La Pietra says he'll forever let go of the reigns and start to live a little with his 27-year-old husband. They occupy a manse in Los Feliz and have a beach home near Rosarito, Mexico. In summer, La Pietra went overseas for the first time in his life, flying to London. It's a long way from the streets of Hollywood, which La Pietra says were his home as a 19-year-old newcomer from Rhode Island at the dawn of the '70s. In 1974, after working odd jobs and cofounding a coffee shop and adult bookstore, he and partner to Ermilio "Ed" Lemos pooled credit card money and loose cash to rent a brand new warehouse and turn it into a dance club and provide a haven for groups that felt shut out of the straight, white L.A. nightlife. When the owner found out, he tried to pull the plug, and so did local authorities, he says.

"There were many attempts to try to close us down," he says. "Hollywood wasn't ready for a couple thousand blacks and Latinos."

But by end of the 1980s, Circus was his for $1.8 million. He also bought the Arena property next door for $2.1 million. Lemos died in 1990. Seven years later, he married his new partner. He also bought more adjacent property. And La Pietra started to welcome a new generation of club-goers raised on techno, house music, and ecstasy culture to his clubs. Many Eastside-bred DJs made their names at Circus and Arena. Montebello-bred "hard house" DJ Irene started her career, homeless and drug-addicted, at Arena, only to arguably become the top woman in global mix-CD sales. La Pietra was known for giving work to the desperate and down-and-out. In the late '90s Circus became home to "Magic Wednesdays" rave nights. And in 2000, San Francisco club owner Dave Dean came to town and promoted the area's first true, European-style "super-club" nights at Circus with name-brand spinners flown in from across the globe. Superstar DJ nights have remained a staple of Circus, even as the competition increased with the establishment of nicer, newer venues in Avalon Hollywood and Vanguard, also nearby. Still, Circus and Arena's engines were fueled by the gay Latino community to the very end, with nights such as "Club Macho Man" and "Caliente."

"We didn't start out to try to be social reformers," La Pietra says. "Clubs are strange vehicles to change social patterns. We were always very mixed clubs. You find less of a need for that now."

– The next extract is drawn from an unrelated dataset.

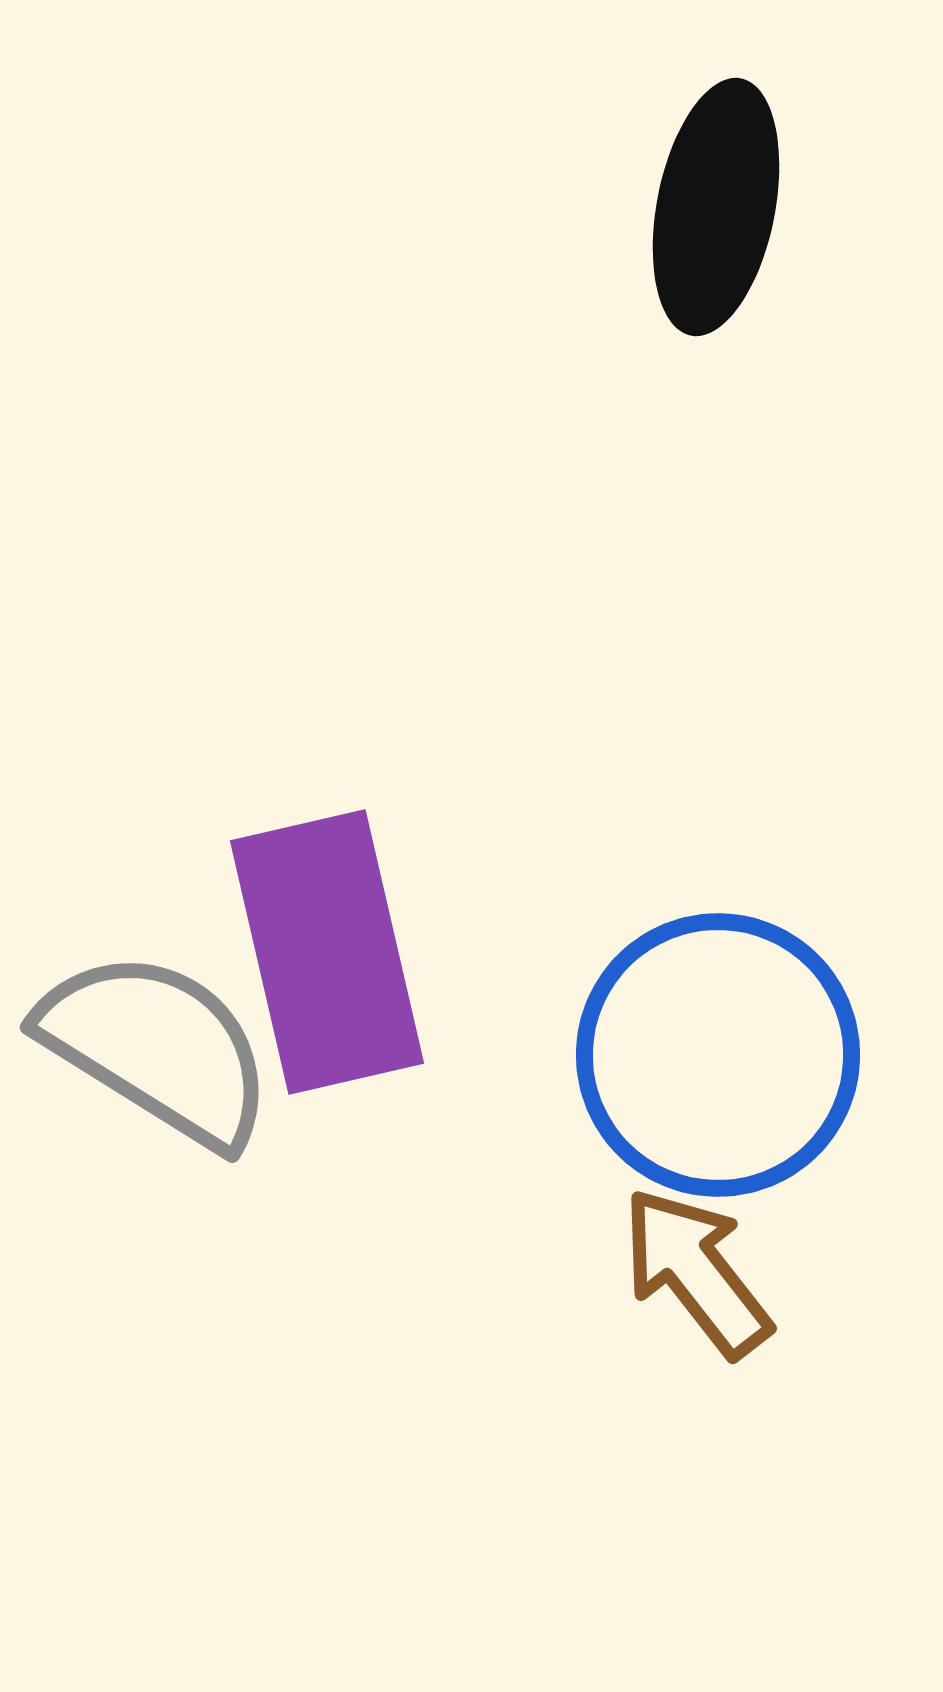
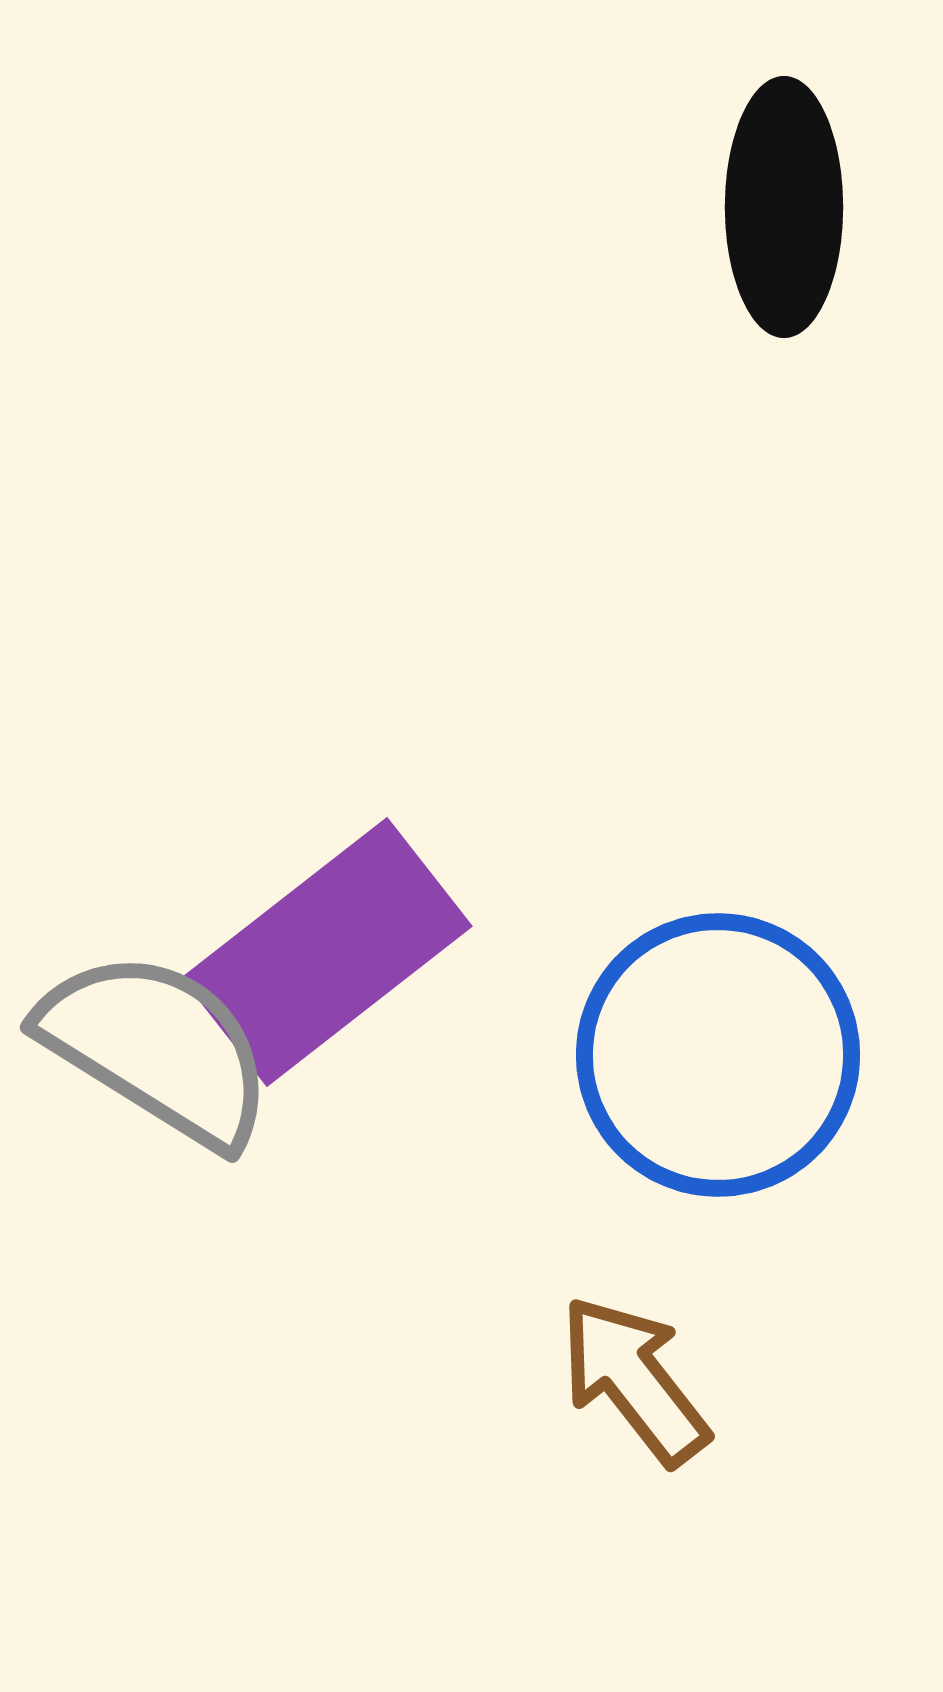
black ellipse: moved 68 px right; rotated 11 degrees counterclockwise
purple rectangle: rotated 65 degrees clockwise
brown arrow: moved 62 px left, 108 px down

James Gomez says he started coming to Circus as a teenager in 1975, fake ID in-hand. "It was a paradise," the 48-year-old Hollywood hairdresser says. "Was it about sex, drugs, and disco? Absolutely. They were nights you didn't want to end."

In December of 2003, DEA agents and local police tried to put an end to Circus. They staged a massive raid and claimed to have found 10,000 ecstasy pills. Five people, including two Circus employees, were arrested, but La Pietra was never prosecuted and, today, the club owner says the raid was purely political. That year La Pietra had become the leader of the Hollywood secession movement, putting nearly $1.5 million of his own cash into the ballot effort to have the community become a city separate from Los Angeles. The impresario also made no secret of his desire to become mayor, should cityhood succeed. It did not. A month before the raid, L.A. Weekly published a cover story highly critical of La Pietra, stating that "he talks big, and can be loose with the facts." The police action, he says, was not about the club's clientele; it "was about me."

And still, La Pietra stands out in the cold, directing workers, greeting old friends, and taking customers' questions. ("For years," he says, "people thought I was the doorman.") This coming New Year's Eve is being promoted as "the last dance," but La Pietra won't confirm rumors that it will indeed be the closing night for Circus and Arena. To be sure, however, the end is near.

"How lucky can a guy be to come to L.A. and have this long a run?" he says. "It's the Johnny Carson exit all the way - short, sweet, and right on top."